▶ [TASK TO CARRY OUT]: If a line of the entries below includes the word "الأوروبي", it counts; state the total and nothing further.

*** Opening of DATASET EXCERPTS ***

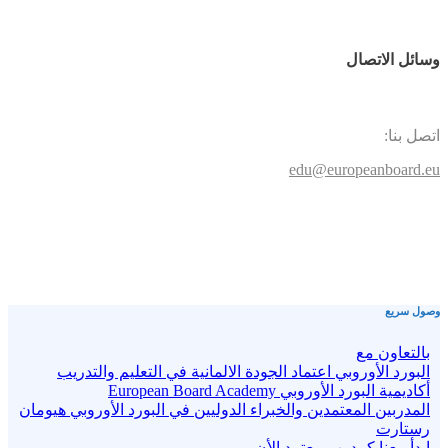
وسائل الاتصال
اتصل بنا:
edu@europeanboard.eu
وصول سريع
بالتعاون مع
البورد الأوروبي اعتماد الجودة الالمانية في التعليم والتدريب
أكاديمية البورد الأوروبي European Board Academy
المدربين المعتمدين والخبراء الدوليين في البورد الأوروبي هيومان
رستارت
ابدأ معنا كمدرب معتمد الأن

*** Close of DATASET EXCERPTS ***

▶ [RESPONSE AREA]: 3